If you’re thinking about sharing or selling software you’ve purchased, reconsider. When you purchase a book or a CD, the “first sale doctrine” permits you to sell, trade, or give it away. Not so with the majority of software. Continue reading to learn what you can and cannot accomplish with software.
Whether you’ve ever bought a software package, you may have wondered if you might sell the CDs or make a duplicate for a customer or a friend. Unfortunately, distributing software is often prohibited, and producers have the legal power not only to prohibit transfer, but also to impose additional restrictions of use for the programme. So, why are software programmes restricted in this way?
Copyright law in the United States protects software programmes…
unfortunately it isn’t all
Software programmes are creative, copyrighted works—the law classifies them as “literary works” for copyright reasons. As such, they are protected intellectual property under the Copyright Act, which allows writers exclusive rights to reproduce and distribute copyrighted works.
Consumers, on the other hand, have enjoyed the advantages of the “first sale doctrine” for over a century, which provides the purchaser of a copyrighted work the ability to transfer (buy, sell, trade) that product to someone else without infringing on the author’s copyright. In other words, if you purchased it, you own it—the actual copy, that is—and if you possess it, you may sell it.
Software is not sold; rather, it is licenced for usage.
So you spent $399 for a software bundle and now you’re done with it. You’ve deleted the applications from your computer and want to recuperate part of your money by selling the CDs. Don’t even consider it. What’s the harm? Why are software programmes immune from the “first sale doctrine” protections? Because when a customer purchases software, there is no sale of the work; rather, the consumer has acquired merely a licence to use the programme. Licenses may be restricted in any manner that the licensor (Microsoft, Adobe, etc.) sees fit—the firm can practically impose any limitations on your usage of its product after it concludes that your “purchase” is just a licence.
Most customers are used to a world in which it is entirely legal for the owners of secondhand books, CDs, DVDs, and other copyrighted works to sell them, so the concept that a licence to use a product was acquired rather than the product itself is counter-intuitive. Unsurprisingly, customers who sought to sell secondhand software CDs have filed lawsuits both for and against the government. The bottom line is: don’t. You’re breaching the law and violating the conditions of your licence.
The End User Licensing Agreement (EULA) that comes with the programme contains the licence terms.
The right of a consumer to transfer software is spelled forth in the product’s EULA. A EULA, for example, may state:
“LICENSE SCOPE. The programme is licenced rather than sold. This agreement only grants you restricted rights to use the programme. All other rights are reserved by COMPANY X. You are not permitted to transmit the software or this agreement to a third party.”
So there you have it. The user is believed to have agreed to this agreement and is therefore bound by its terms in return for the ability to use the programme.
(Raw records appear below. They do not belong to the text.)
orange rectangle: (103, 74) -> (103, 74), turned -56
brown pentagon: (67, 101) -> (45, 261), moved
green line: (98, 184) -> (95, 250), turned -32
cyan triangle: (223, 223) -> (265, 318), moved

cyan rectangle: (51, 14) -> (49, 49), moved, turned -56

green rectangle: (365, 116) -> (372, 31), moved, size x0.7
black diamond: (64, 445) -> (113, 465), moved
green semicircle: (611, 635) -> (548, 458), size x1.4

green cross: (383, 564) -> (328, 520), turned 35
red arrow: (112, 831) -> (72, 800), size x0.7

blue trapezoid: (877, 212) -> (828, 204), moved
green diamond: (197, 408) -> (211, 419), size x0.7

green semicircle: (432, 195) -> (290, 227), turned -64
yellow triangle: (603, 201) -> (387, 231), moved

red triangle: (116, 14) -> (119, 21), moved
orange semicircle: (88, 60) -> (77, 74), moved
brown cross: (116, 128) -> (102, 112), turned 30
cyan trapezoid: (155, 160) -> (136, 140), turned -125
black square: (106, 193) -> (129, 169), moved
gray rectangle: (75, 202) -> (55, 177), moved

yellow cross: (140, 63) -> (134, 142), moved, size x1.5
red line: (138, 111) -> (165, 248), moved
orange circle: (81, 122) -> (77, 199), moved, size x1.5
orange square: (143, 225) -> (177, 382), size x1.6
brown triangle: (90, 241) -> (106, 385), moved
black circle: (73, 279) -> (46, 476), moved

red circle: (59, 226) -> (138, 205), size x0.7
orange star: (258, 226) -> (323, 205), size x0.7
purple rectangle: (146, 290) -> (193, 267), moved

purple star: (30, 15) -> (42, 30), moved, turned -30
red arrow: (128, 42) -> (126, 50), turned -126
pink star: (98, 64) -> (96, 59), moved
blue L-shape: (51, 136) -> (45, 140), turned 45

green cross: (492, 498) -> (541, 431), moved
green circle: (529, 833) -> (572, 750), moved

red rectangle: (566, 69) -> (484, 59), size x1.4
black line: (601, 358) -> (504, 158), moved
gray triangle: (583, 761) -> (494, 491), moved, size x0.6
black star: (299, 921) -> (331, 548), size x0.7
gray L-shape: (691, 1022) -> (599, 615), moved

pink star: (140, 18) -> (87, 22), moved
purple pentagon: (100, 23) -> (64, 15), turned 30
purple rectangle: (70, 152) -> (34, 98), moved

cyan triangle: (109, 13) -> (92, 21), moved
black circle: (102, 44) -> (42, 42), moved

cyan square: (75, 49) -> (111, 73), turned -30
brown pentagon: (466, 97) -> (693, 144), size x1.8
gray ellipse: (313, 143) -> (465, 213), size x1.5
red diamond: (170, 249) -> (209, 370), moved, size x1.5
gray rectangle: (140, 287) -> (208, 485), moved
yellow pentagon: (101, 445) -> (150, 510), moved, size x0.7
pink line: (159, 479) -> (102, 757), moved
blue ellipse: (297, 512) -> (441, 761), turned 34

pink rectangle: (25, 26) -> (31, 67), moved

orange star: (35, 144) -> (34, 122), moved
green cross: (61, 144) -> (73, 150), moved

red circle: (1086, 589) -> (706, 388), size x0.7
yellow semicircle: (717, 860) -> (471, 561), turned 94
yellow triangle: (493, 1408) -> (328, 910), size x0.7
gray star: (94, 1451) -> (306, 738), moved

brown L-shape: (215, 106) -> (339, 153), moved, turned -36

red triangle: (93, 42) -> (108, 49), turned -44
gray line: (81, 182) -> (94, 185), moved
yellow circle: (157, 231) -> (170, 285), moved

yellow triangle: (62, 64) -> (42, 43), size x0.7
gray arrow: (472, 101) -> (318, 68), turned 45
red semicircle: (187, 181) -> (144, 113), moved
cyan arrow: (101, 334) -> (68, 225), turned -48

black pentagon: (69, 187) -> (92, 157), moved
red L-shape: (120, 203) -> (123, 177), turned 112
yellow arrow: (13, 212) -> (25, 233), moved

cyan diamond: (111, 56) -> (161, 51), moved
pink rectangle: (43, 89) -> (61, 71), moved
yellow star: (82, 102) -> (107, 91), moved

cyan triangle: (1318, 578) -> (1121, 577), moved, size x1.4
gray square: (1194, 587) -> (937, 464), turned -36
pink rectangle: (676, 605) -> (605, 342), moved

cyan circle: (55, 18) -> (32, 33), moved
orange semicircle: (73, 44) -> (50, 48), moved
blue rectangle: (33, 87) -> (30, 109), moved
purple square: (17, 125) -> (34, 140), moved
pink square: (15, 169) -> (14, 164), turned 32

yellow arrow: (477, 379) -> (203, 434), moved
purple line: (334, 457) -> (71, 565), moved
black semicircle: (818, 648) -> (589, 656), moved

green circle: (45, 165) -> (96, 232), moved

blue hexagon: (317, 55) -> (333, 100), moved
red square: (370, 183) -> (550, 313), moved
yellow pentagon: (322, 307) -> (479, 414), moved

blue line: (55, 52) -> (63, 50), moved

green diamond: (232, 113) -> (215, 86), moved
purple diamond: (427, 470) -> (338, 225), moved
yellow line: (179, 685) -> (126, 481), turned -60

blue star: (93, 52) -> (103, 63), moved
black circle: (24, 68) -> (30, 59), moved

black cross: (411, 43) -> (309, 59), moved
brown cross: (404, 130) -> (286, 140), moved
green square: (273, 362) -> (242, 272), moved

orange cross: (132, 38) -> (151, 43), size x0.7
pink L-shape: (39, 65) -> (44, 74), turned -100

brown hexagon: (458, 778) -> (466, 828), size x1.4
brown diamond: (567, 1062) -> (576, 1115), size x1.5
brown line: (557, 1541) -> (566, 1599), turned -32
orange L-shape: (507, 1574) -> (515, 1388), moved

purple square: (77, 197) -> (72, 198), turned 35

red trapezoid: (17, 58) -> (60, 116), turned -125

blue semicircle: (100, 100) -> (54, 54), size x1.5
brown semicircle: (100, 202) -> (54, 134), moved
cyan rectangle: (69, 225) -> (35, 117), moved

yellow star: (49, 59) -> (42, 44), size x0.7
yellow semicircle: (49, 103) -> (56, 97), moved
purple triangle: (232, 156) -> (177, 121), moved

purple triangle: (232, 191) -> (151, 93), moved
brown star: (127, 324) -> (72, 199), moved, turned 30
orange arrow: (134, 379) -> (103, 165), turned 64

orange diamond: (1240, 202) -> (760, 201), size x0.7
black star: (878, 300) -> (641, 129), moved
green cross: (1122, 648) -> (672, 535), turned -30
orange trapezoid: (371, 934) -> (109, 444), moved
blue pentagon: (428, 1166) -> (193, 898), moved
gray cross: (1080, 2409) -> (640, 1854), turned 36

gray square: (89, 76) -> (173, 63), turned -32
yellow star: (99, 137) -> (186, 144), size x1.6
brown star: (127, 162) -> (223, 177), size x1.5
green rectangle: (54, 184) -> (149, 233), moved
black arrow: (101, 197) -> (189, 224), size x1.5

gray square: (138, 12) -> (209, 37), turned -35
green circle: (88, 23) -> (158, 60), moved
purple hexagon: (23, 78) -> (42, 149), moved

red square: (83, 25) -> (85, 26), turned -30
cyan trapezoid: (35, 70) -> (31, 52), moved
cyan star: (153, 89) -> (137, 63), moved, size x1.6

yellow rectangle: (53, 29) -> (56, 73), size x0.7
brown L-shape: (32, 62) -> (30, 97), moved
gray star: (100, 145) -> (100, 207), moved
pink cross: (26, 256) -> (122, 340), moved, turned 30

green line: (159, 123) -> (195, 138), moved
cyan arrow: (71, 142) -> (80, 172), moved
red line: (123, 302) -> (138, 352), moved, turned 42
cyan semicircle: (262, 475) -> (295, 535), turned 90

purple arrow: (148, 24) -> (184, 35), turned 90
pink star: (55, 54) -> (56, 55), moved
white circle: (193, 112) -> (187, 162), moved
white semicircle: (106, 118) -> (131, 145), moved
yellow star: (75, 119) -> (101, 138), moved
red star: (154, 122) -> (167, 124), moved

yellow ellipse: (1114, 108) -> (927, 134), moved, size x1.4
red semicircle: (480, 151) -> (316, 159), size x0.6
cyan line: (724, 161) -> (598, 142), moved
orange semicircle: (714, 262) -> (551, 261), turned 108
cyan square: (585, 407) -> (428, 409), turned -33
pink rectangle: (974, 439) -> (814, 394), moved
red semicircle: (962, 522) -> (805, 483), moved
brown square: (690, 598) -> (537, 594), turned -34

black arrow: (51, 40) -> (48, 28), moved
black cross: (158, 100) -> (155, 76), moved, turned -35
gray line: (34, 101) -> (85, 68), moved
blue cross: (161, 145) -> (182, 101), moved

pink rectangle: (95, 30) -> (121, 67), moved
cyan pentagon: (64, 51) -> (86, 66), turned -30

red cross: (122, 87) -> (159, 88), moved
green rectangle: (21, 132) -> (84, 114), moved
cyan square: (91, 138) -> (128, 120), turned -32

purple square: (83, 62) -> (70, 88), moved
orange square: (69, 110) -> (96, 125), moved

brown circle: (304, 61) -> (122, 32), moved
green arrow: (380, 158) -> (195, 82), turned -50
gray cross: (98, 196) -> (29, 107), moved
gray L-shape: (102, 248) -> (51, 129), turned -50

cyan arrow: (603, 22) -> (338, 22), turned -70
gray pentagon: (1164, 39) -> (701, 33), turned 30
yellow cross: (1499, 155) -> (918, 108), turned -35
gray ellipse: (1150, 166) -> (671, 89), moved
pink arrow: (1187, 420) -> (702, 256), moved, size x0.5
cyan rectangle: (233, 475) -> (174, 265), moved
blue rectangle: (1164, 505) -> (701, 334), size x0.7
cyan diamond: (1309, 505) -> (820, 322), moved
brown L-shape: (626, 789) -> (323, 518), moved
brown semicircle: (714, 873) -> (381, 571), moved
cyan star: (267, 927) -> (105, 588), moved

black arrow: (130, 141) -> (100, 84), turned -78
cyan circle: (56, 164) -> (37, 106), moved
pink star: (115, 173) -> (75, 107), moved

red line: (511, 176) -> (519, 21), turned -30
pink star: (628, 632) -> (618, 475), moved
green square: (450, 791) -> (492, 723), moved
What are any limitations on the software’s use?
Other limits on usage, such as the number of machines on which the application may be downloaded, may also exist, and some are imposed automatically. Some software products, for example, include a built-in way of identifying how many times the programme has been downloaded, and it will prevent download once a certain number of downloads have happened. The EULA of one online gaming software prohibits a user from installing the game on more than one computer and imposes a one-month waiting time before transferring computers, even if the purchaser owns both.
Examine the licencing agreement.
It’s a good practise to read the EULA for software applications before purchasing to prevent being surprised by limited usage. Consumers have complained (and sued) about not being able to read the EULA before downloading, and manufacturers have reacted by putting EULAs online. Salespeople may also be a valuable resource since they are typically aware with major software usage limits. Consumers are obligated by the conditions of the EULA whether they are known in before or after installing software.